El Gobierno nacional salió a desmentir a la oposición y ratificó que la reforma laboral impulsada por el Ejecutivo no contempla una quita de indemnizaciones. Así lo afirmó el secretario de Trabajo, Julio Cordero, quien defendió la iniciativa oficial y sostuvo que el objetivo principal es crear empleo formal, reducir la litigiosidad y brindar previsibilidad a las pequeñas y medianas empresas, sin afectar derechos adquiridos.

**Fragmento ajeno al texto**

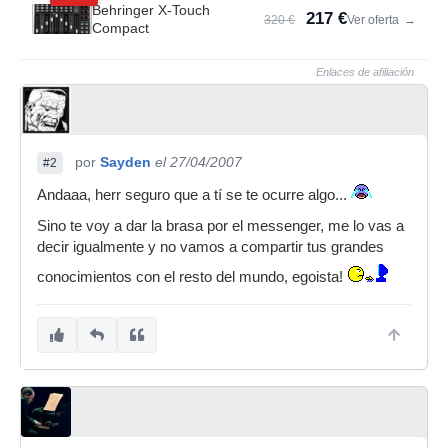
Behringer X-Touch
217 €
320 €
Ver oferta
→
Compact
Enlaces de afiliación
por
Sayden
el 27/04/2007
#2
Andaaa, herr seguro que a tí se te ocurre algo...
Sino te voy a dar la brasa por el messenger, me lo vas a
decir igualmente y no vamos a compartir tus grandes
conocimientos con el resto del mundo, egoista!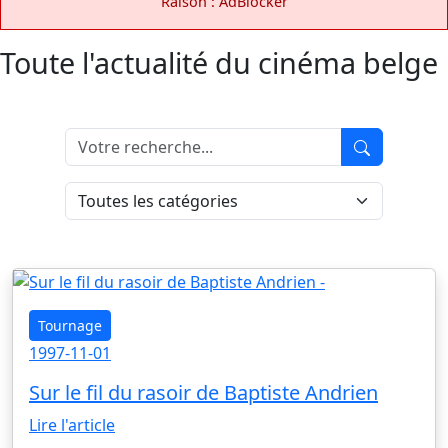
Raison : AdBlocker
Toute l'actualité du cinéma belge
Tournage
1997-11-01
Sur le fil du rasoir de Baptiste Andrien
Lire l'article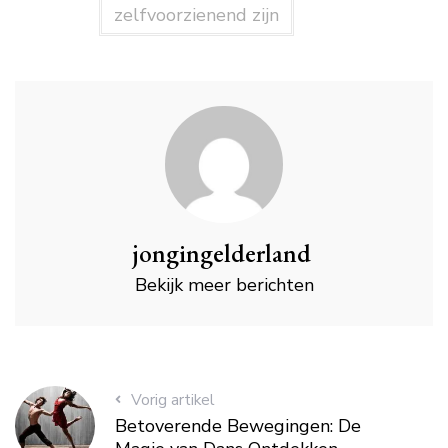
zelfvoorzienend zijn
jongingelderland
Bekijk meer berichten
Vorig artikel
Betoverende Bewegingen: De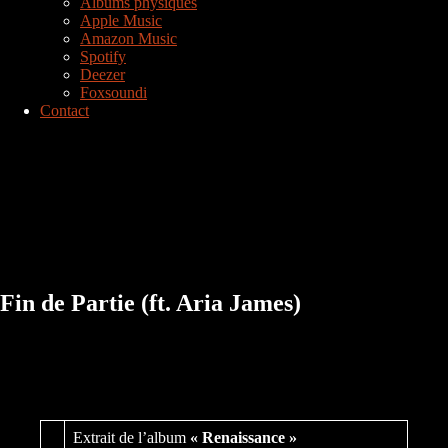
Albums physiques
Apple Music
Amazon Music
Spotify
Deezer
Foxsoundi
Contact
Fin de Partie (ft. Aria James)
Extrait de l’album
« Renaissance »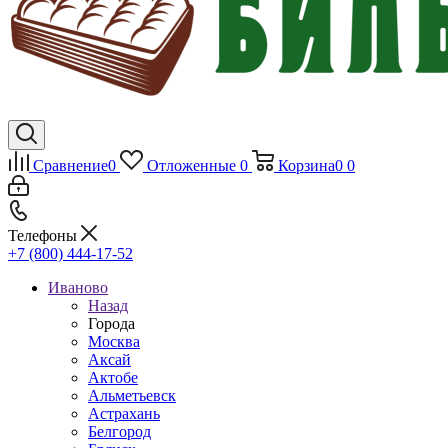
Сравнение
0
Отложенные
0
Корзина
0
0
Телефоны
+7 (800) 444-17-52
Иваново
Назад
Города
Москва
Аксай
Актобе
Альметьевск
Астрахань
Белгород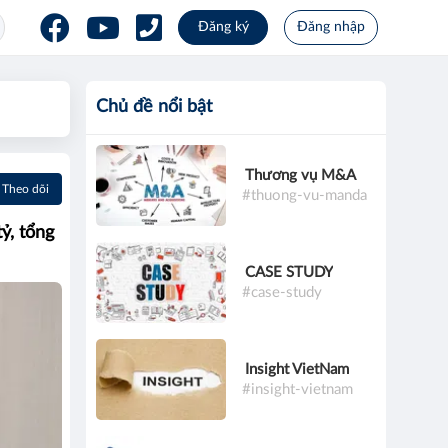
Đăng ký
Đăng nhập
Chủ đề nổi bật
Thương vụ M&A
Theo dõi
#thuong-vu-manda
ỷ, tổng
CASE STUDY
#case-study
Insight VietNam
#insight-vietnam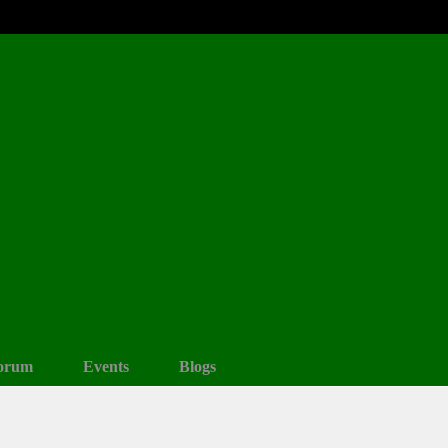
orum
Events
Blogs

En declaraciones radiales, el funcionario explicó que el proyecto busca corregir distorsiones acumuladas en el sistema laboral y remarcó que la ministra de Capital Humano, Sandra Pettovello, instruyó fortalecer los derechos esenciales de los trabajadores sin deteriorar sus condiciones actuales. Además, señaló que la reforma apunta a otorgar mayor autonomía a los empleados para organizar su tiempo de trabajo, siempre respetando los límites de salud y seguridad.

Otro de los ejes del proyecto es la regulación del trabajo autónomo, una modalidad en crecimiento, especialmente entre los jóvenes. Según Cordero, ordenar este tipo de contrataciones permitirá ampliar el empleo registrado y evitar conflictos judiciales derivados de interpretaciones sobre relaciones de dependencia encubiertas.

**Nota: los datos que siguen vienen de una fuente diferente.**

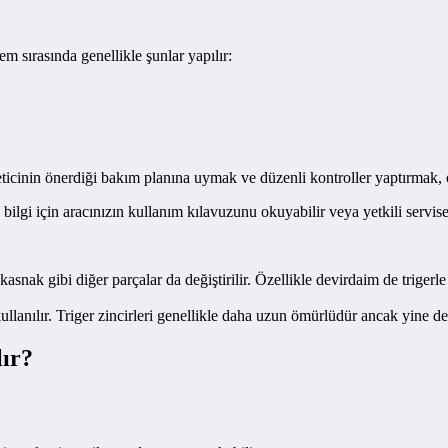
em sırasında genellikle şunlar yapılır:
reticinin önerdiği bakım planına uymak ve düzenli kontroller yaptırmak, 
lı bilgi için aracınızın kullanım kılavuzunu okuyabilir veya yetkili servise
 kasnak gibi diğer parçalar da değiştirilir. Özellikle devirdaim de trige
 kullanılır. Triger zincirleri genellikle daha uzun ömürlüdür ancak yine d
lır?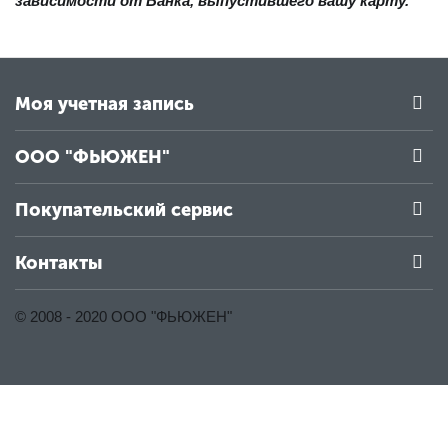
зависимости от Банка, выпустившего вашу карту.
Моя учетная запись
ООО "ФЬЮЖЕН"
Покупательский сервис
Контакты
© 2008 - 2020 ООО "ФЬЮЖЕН"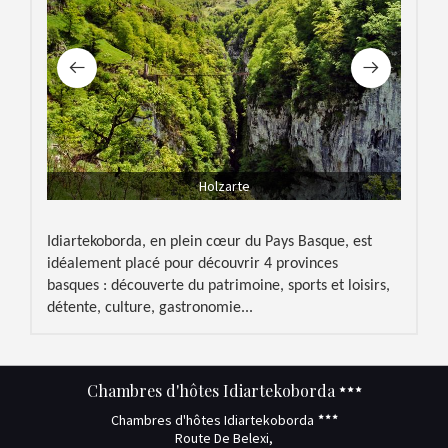
Holzarte
Idiartekoborda, en plein cœur du Pays Basque, est
idéalement placé pour découvrir 4 provinces
basques : déc
ouverte du patrimoine, sports et loisirs,
détente, culture, gastronomie...
Chambres d'hôtes Idiartekoborda
Chambres d'hôtes Idiartekoborda
Route De Belexi,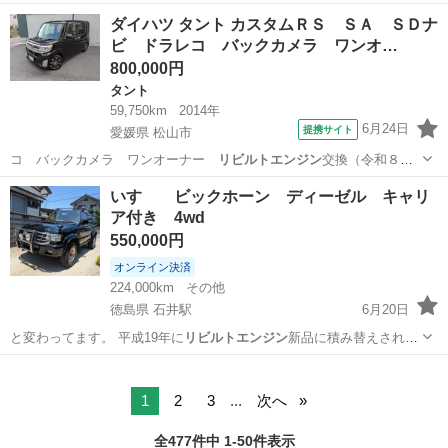
状態で２００…
長崎
大村市
岩松駅
ジムニー
ダイハツ タント カスタムＲＳ ＳＡ ＳＤナ
ビ ドラレコ バックカメラ ワンオ…
800,000円
タント
59,750km
2014年
6月24日
提携サイト
愛媛県 松山市
コ バックカメラ ワンオーナー
リビルトエンジン
交換（令和８年
６月） ■ 排気量…
愛媛
松山市
タント
いすゞ ビックホーン ディーゼル キャリ
ア付き 4wd
550,000円
オンライン決済
224,000km
その他
徳島県 石井駅
6月20日
と変わってます。 平成19年に
リビルトエンジン
新品に積み替えされて
いる保証書が…
徳島
名西郡
石井駅
その他
1
2
3
...
次へ
全477件中 1-50件表示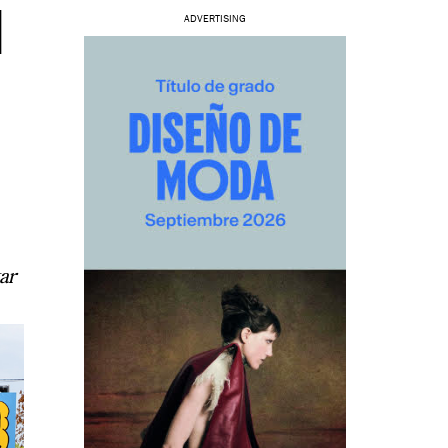
N
ADVERTISING
ar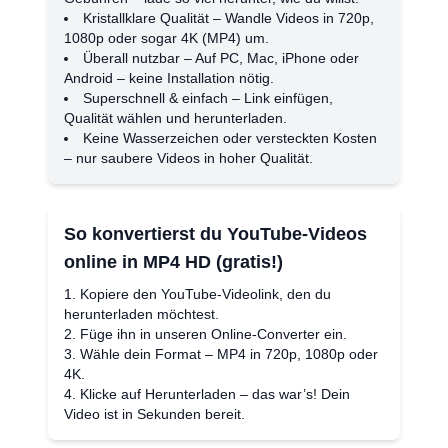
Kristallklare Qualität – Wandle Videos in 720p,
1080p oder sogar 4K (MP4) um.
Überall nutzbar – Auf PC, Mac, iPhone oder
Android – keine Installation nötig.
Superschnell & einfach – Link einfügen,
Qualität wählen und herunterladen.
Keine Wasserzeichen oder versteckten Kosten
– nur saubere Videos in hoher Qualität.
So konvertierst du YouTube-Videos
online in MP4 HD (gratis!)
Kopiere den YouTube-Videolink, den du
herunterladen möchtest.
Füge ihn in unseren Online-Converter ein.
Wähle dein Format – MP4 in 720p, 1080p oder
4K.
Klicke auf Herunterladen – das war’s! Dein
Video ist in Sekunden bereit.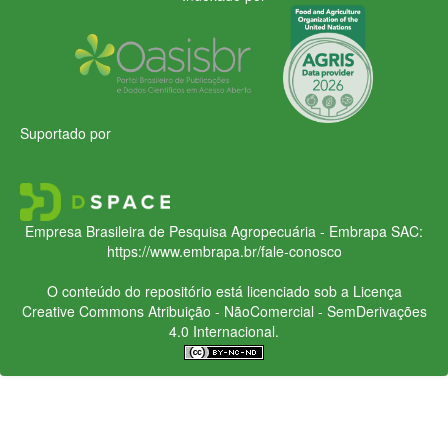
Suportado por
Empresa Brasileira de Pesquisa Agropecuária - Embrapa
SAC:
https://www.embrapa.br/fale-conosco
O conteúdo do repositório está licenciado sob a Licença
Creative Commons
Atribuição - NãoComercial - SemDerivações
4.0 Internacional.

Por último, destacó la creación del Fondo de Asistencia Laboral, que se financiará con una detracción del 3% de las contribuciones patronales y estará destinado a ayudar a las pymes a afrontar indemnizaciones sin descapitalizarse. El secretario de Trabajo aseguró que mantiene diálogo con los sindicatos y expresó su confianza en el debate en el Senado, al considerar que el país necesita adaptarse a las nuevas realidades del mercados laboral para superar el estancamiento del empleo formal.